The simulation engine uses the input data to simulate the spread of house fires. It applies the rules of cellular automata to model the spread of fire across a grid of cells, which represent the design space of the house. The simulation engine calculates the state of each cell over time based on the states of its neighboring cells and the input parameters. The simulation results include information on the extent of the fire, the areas affected, and the duration of the fire.

Actuarial Analysis

The actuarial models use the simulation results to estimate the frequency, severity, and expected cost of house fires. The frequency of fires is derived from randomly simulating if a fire occurs or not based on a fixed historical frequency of house fires, which is derived from historical data. The severity of fires is estimated based on the distribution of fire severity, which is calculated from the simulation results. The expected cost of house fires is calculated as the product of the frequency of fires and the mean cost of multiple simulations.

Output and Visualization

The simulation results and actuarial analysis are presented to the user through a user-friendly interface. The interface includes visualization tools that display the spread of the last simulated fire across the design space, as well as charts and graphs that show the distribution of fire severity and the expected cost of house fires. The user interface is designed to be intuitive and easy to navigate, with clear labels and instructions.

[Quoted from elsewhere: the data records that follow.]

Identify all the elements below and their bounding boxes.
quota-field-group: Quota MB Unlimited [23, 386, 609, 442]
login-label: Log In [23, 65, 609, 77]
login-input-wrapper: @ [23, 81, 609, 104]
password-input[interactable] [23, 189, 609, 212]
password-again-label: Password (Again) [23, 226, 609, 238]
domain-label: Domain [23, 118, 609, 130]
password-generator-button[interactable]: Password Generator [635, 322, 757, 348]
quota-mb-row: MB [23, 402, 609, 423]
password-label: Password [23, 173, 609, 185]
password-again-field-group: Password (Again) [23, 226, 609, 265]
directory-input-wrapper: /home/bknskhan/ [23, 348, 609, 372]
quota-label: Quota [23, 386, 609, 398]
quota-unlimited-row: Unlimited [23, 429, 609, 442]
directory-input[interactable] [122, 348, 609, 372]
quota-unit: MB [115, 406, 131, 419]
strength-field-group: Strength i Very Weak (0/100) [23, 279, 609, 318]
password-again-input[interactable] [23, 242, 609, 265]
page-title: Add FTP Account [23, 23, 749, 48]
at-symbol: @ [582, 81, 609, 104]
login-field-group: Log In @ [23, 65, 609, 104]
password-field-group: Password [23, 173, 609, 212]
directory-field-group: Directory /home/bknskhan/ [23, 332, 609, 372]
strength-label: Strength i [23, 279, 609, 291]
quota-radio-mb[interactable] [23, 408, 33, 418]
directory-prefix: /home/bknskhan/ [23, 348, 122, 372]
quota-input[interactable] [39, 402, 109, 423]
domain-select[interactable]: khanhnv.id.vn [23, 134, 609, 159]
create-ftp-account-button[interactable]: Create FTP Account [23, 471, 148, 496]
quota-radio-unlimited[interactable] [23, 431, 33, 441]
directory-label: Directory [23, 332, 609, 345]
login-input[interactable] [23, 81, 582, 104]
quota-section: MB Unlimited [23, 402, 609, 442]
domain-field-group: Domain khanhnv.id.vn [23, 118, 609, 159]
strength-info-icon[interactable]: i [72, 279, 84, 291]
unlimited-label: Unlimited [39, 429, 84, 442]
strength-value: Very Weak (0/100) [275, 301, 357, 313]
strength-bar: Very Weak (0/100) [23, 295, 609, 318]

The output is presented in a way that is accessible to users with varying levels of technical knowledge.

What we've learned so far
  • Multiple technologies from various domains act together to bring this project to life!

Conclusion

Summary of the Technology Stack

The fire spread simulation application was built using a combination of frontend development tools, user interface design tools, a simulation engine, and actuarial models. The frontend was developed using Svelte, a tool for building interactive websites, and the user interface was designed using Tailwind, a CSS framework, and PixiJS, a library for creating high-quality graphics. The simulation engine was written in Rust, a high-performance programming language, and compiled to WebAssembly (WASM) to run in web browsers. The actuarial pricing converts the simulations results into an expected cost of house fires and hence a risk premium.

Closing Thoughts

In conclusion, I hope that this fire spread simulation application has demonstrated the power of combining different disciplines together to educate and inform. By integrating frontend development, user interface design, simulation modeling, and actuarial analysis, we have created a tool that visually presents the dangers of house fires in an interactive and engaging way. This project serves as an example of what can be achieved when we collaborate across disciplines and leverage the skills and expertise of professionals from various fields. I hope that it inspires others to explore new ways of communicating complex concepts and educating the public about important risk-related topics.

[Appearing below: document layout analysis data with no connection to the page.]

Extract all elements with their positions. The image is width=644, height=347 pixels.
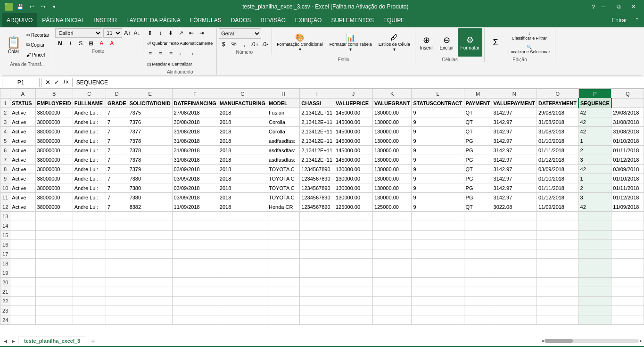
row-header-8[interactable]: 8 <box>0 165 10 174</box>
cell[interactable]: 38000000 <box>35 127 73 136</box>
text-orient-button[interactable]: ↗ <box>176 28 186 38</box>
cell[interactable] <box>218 249 267 259</box>
cell[interactable] <box>10 240 35 249</box>
cell[interactable] <box>492 278 537 287</box>
cell[interactable]: TOYOTA C <box>267 165 300 174</box>
cell[interactable]: 9 <box>412 146 464 155</box>
cell[interactable]: 38000000 <box>35 202 73 212</box>
cell[interactable] <box>412 221 464 231</box>
cell[interactable]: 38000000 <box>35 108 73 117</box>
col-header-N[interactable]: N <box>492 89 537 99</box>
cell[interactable] <box>106 240 128 249</box>
cell[interactable] <box>35 259 73 268</box>
cell[interactable] <box>128 231 172 240</box>
cell[interactable] <box>35 268 73 278</box>
cell[interactable] <box>412 287 464 297</box>
cell[interactable]: 38000000 <box>35 146 73 155</box>
decrease-decimal-button[interactable]: .0- <box>260 40 270 49</box>
cell[interactable] <box>578 249 611 259</box>
cell[interactable] <box>334 240 373 249</box>
menu-exibicao[interactable]: EXIBIÇÃO <box>290 13 327 27</box>
row-header-4[interactable]: 4 <box>0 127 10 136</box>
cell[interactable]: 31/08/2018 <box>611 127 644 136</box>
cell[interactable]: 31/08/2018 <box>172 155 218 165</box>
increase-font-icon[interactable]: A↑ <box>123 30 132 36</box>
ribbon-expand-icon[interactable]: ⌃ <box>632 17 642 24</box>
cell[interactable]: 7 <box>106 165 128 174</box>
cell[interactable]: 145000.00 <box>334 146 373 155</box>
cell[interactable] <box>537 315 578 325</box>
cell[interactable]: 9 <box>412 193 464 202</box>
cell[interactable] <box>300 315 334 325</box>
number-format-select[interactable]: Geral <box>219 28 261 39</box>
cell[interactable]: STATUS <box>10 99 35 108</box>
cell[interactable] <box>267 297 300 306</box>
cell[interactable] <box>537 221 578 231</box>
row-header-21[interactable]: 21 <box>0 287 10 297</box>
add-sheet-button[interactable]: + <box>87 336 99 346</box>
cell[interactable]: Fusion <box>267 108 300 117</box>
cell[interactable] <box>611 240 644 249</box>
cell[interactable] <box>35 231 73 240</box>
col-header-P[interactable]: P <box>578 89 611 99</box>
cell[interactable] <box>267 231 300 240</box>
cell[interactable] <box>10 315 35 325</box>
cell[interactable] <box>464 297 492 306</box>
cell[interactable] <box>300 212 334 221</box>
cell[interactable]: 130000.00 <box>372 127 412 136</box>
cell[interactable]: 03/09/2018 <box>611 165 644 174</box>
cell[interactable] <box>334 287 373 297</box>
row-header-19[interactable]: 19 <box>0 268 10 278</box>
cell[interactable]: 130000.00 <box>372 117 412 127</box>
cell[interactable]: 9 <box>412 155 464 165</box>
cell[interactable] <box>412 268 464 278</box>
cell[interactable]: 2018 <box>218 117 267 127</box>
cell[interactable]: 9 <box>412 183 464 193</box>
cell[interactable]: Active <box>10 117 35 127</box>
cell[interactable] <box>218 231 267 240</box>
find-select-button[interactable]: 🔍 Localizar e Selecionar <box>505 43 553 56</box>
cell[interactable]: STATUSCONTRACT <box>412 99 464 108</box>
cell[interactable] <box>73 306 106 315</box>
row-header-5[interactable]: 5 <box>0 136 10 146</box>
cell[interactable] <box>334 249 373 259</box>
cell[interactable] <box>492 297 537 306</box>
cell[interactable]: 7 <box>106 108 128 117</box>
cell[interactable]: 11/09/2018 <box>537 202 578 212</box>
cell[interactable]: 38000000 <box>35 183 73 193</box>
cell[interactable] <box>128 259 172 268</box>
cell[interactable]: 7 <box>106 136 128 146</box>
cell[interactable] <box>172 231 218 240</box>
cell[interactable]: 7 <box>106 146 128 155</box>
row-header-23[interactable]: 23 <box>0 306 10 315</box>
cell[interactable] <box>300 249 334 259</box>
cell[interactable]: 1234567890 <box>300 202 334 212</box>
cell[interactable]: 03/09/2018 <box>172 174 218 183</box>
align-right-button[interactable]: ≡ <box>166 49 175 58</box>
cell[interactable]: asdfasdfas: <box>267 136 300 146</box>
cell[interactable]: 2018 <box>218 136 267 146</box>
formula-input[interactable]: SEQUENCE <box>74 79 642 86</box>
cell[interactable] <box>537 212 578 221</box>
font-name-select[interactable]: Calibri <box>55 28 102 38</box>
cell[interactable]: 7375 <box>128 108 172 117</box>
cell[interactable] <box>464 240 492 249</box>
indent-increase-button[interactable]: ⇥ <box>197 28 206 38</box>
row-header-3[interactable]: 3 <box>0 117 10 127</box>
cell[interactable] <box>611 306 644 315</box>
cell[interactable]: 1234567890 <box>300 183 334 193</box>
cell[interactable] <box>334 212 373 221</box>
cell[interactable] <box>35 287 73 297</box>
paste-button[interactable]: 📋 Colar <box>4 28 24 61</box>
cell[interactable]: 2,13412E+11 <box>300 117 334 127</box>
row-header-16[interactable]: 16 <box>0 240 10 249</box>
menu-revisao[interactable]: REVISÃO <box>256 13 290 27</box>
cell[interactable] <box>128 287 172 297</box>
cell[interactable] <box>128 268 172 278</box>
undo-icon[interactable]: ↩ <box>26 1 37 12</box>
cell[interactable] <box>267 259 300 268</box>
cell[interactable] <box>464 268 492 278</box>
cell[interactable] <box>300 297 334 306</box>
cell[interactable]: 30/08/2018 <box>172 117 218 127</box>
cell[interactable] <box>578 268 611 278</box>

Future Improvements and Potential Extensions of the Project

There are several potential improvements and extensions of the project that could enhance its functionality and user experience. These include:

  • Enhancements to the simulation engine, such as incorporating more detailed fire spread models and adding features like wind and oxygen effects. More objects could be added, more materials, and more complex fire spread models.
  • Updates to the actuarial models, including the use of more sophisticated statistical methods and the incorporation of additional data sources. A more robust frequency model could be developed, and the severity model could be improved by incorporating more detailed information on the distribution of fire severity.
  • New features for the user interface, such as interactive tools for exploring the simulation results and customizing the input parameters.
  • Extensions of the project to other applications, such as floods, or even wildfires on a larger scale.

These improvements and extensions would further enhance the educational value of the fire spread simulation application and provide users with a more comprehensive and interactive experience.